** Opening Data under study block **

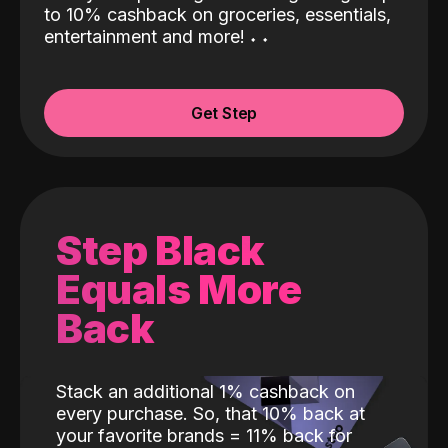
to 10% cashback on groceries, essentials,
entertainment and more!
˖
˖
Get Step
Step Black
Equals More
Back
Stack an additional 1% cashback on
every purchase. So, that 10% back at
your favorite brands = 11% back for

** Closing Data under study block **

An exact copy of all the entries is required, and it must contain no pictures.

## Output of the exercise
to 10% cashback on groceries, essentials,
entertainment and more!
˖
˖
Get Step
Step Black
Equals More
Back
Stack an additional 1% cashback on
every purchase. So, that 10% back at
your favorite brands = 11% back for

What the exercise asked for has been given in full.